Each record below must be returned exactly, with no line left out.

*** RECORDS FOR THIS TASK ***

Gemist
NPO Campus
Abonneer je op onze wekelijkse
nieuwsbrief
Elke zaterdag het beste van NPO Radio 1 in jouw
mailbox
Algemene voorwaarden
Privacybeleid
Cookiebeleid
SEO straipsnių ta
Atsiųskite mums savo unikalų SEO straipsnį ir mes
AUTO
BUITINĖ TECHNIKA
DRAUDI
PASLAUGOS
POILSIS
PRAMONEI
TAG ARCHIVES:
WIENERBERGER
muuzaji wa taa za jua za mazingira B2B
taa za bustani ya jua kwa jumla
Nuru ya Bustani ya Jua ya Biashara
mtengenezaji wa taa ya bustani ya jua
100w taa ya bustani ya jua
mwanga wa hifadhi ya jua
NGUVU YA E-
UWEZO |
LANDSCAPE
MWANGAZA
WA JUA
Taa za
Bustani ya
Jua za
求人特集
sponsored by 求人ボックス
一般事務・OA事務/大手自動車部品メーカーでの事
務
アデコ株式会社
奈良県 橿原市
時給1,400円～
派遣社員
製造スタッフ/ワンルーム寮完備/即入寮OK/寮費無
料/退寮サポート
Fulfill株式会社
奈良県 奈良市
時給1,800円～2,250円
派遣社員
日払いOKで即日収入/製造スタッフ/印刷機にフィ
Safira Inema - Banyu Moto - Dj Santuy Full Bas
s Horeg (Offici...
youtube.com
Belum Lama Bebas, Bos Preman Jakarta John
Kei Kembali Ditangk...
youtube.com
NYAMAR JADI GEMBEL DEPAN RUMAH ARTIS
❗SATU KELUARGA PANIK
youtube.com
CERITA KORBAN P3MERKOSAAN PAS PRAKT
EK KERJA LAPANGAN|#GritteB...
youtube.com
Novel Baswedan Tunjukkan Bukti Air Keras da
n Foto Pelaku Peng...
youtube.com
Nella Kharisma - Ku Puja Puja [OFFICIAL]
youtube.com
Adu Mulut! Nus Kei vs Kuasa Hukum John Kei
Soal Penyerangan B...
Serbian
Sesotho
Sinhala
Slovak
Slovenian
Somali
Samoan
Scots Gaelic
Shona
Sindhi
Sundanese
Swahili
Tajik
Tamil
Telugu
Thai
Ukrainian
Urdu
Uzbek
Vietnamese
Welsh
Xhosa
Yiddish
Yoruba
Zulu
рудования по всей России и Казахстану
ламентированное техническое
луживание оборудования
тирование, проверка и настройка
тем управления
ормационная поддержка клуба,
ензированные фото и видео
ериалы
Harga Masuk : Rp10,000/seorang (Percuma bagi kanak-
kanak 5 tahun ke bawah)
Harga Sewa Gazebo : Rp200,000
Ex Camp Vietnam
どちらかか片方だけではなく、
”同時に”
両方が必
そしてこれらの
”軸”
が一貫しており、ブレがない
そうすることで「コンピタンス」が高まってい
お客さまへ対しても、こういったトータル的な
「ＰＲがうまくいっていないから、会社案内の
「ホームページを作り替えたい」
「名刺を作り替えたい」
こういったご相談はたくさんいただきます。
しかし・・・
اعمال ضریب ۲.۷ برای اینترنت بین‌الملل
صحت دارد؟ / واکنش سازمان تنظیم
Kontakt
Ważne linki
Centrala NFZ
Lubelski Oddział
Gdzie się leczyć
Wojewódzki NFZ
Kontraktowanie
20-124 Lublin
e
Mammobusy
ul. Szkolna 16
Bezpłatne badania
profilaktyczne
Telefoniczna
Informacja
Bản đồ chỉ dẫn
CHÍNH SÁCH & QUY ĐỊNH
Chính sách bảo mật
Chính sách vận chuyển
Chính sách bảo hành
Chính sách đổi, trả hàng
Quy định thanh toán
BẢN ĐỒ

*** End of RECORDS FOR THIS TASK ***

SOLVED PROBLEM:
Gemist
NPO Campus
Abonneer je op onze wekelijkse
nieuwsbrief
Elke zaterdag het beste van NPO Radio 1 in jouw
mailbox
Algemene voorwaarden
Privacybeleid
Cookiebeleid
SEO straipsnių ta
Atsiųskite mums savo unikalų SEO straipsnį ir mes
AUTO
BUITINĖ TECHNIKA
DRAUDI
PASLAUGOS
POILSIS
PRAMONEI
TAG ARCHIVES:
WIENERBERGER
muuzaji wa taa za jua za mazingira B2B
taa za bustani ya jua kwa jumla
Nuru ya Bustani ya Jua ya Biashara
mtengenezaji wa taa ya bustani ya jua
100w taa ya bustani ya jua
mwanga wa hifadhi ya jua
NGUVU YA E-
UWEZO |
LANDSCAPE
MWANGAZA
WA JUA
Taa za
Bustani ya
Jua za
求人特集
sponsored by 求人ボックス
一般事務・OA事務/大手自動車部品メーカーでの事
務
アデコ株式会社
奈良県 橿原市
時給1,400円～
派遣社員
製造スタッフ/ワンルーム寮完備/即入寮OK/寮費無
料/退寮サポート
Fulfill株式会社
奈良県 奈良市
時給1,800円～2,250円
派遣社員
日払いOKで即日収入/製造スタッフ/印刷機にフィ
Safira Inema - Banyu Moto - Dj Santuy Full Bas
s Horeg (Offici...
youtube.com
Belum Lama Bebas, Bos Preman Jakarta John
Kei Kembali Ditangk...
youtube.com
NYAMAR JADI GEMBEL DEPAN RUMAH ARTIS
❗SATU KELUARGA PANIK
youtube.com
CERITA KORBAN P3MERKOSAAN PAS PRAKT
EK KERJA LAPANGAN|#GritteB...
youtube.com
Novel Baswedan Tunjukkan Bukti Air Keras da
n Foto Pelaku Peng...
youtube.com
Nella Kharisma - Ku Puja Puja [OFFICIAL]
youtube.com
Adu Mulut! Nus Kei vs Kuasa Hukum John Kei
Soal Penyerangan B...
Serbian
Sesotho
Sinhala
Slovak
Slovenian
Somali
Samoan
Scots Gaelic
Shona
Sindhi
Sundanese
Swahili
Tajik
Tamil
Telugu
Thai
Ukrainian
Urdu
Uzbek
Vietnamese
Welsh
Xhosa
Yiddish
Yoruba
Zulu
рудования по всей России и Казахстану
ламентированное техническое
луживание оборудования
тирование, проверка и настройка
тем управления
ормационная поддержка клуба,
ензированные фото и видео
ериалы
Harga Masuk : Rp10,000/seorang (Percuma bagi kanak-
kanak 5 tahun ke bawah)
Harga Sewa Gazebo : Rp200,000
Ex Camp Vietnam
どちらかか片方だけではなく、
”同時に”
両方が必
そしてこれらの
”軸”
が一貫しており、ブレがない
そうすることで「コンピタンス」が高まってい
お客さまへ対しても、こういったトータル的な
「ＰＲがうまくいっていないから、会社案内の
「ホームページを作り替えたい」
「名刺を作り替えたい」
こういったご相談はたくさんいただきます。
しかし・・・
اعمال ضریب ۲.۷ برای اینترنت بین‌الملل
صحت دارد؟ / واکنش سازمان تنظیم
Kontakt
Ważne linki
Centrala NFZ
Lubelski Oddział
Gdzie się leczyć
Wojewódzki NFZ
Kontraktowanie
20-124 Lublin
e
Mammobusy
ul. Szkolna 16
Bezpłatne badania
profilaktyczne
Telefoniczna
Informacja
Bản đồ chỉ dẫn
CHÍNH SÁCH & QUY ĐỊNH
Chính sách bảo mật
Chính sách vận chuyển
Chính sách bảo hành
Chính sách đổi, trả hàng
Quy định thanh toán
BẢN ĐỒ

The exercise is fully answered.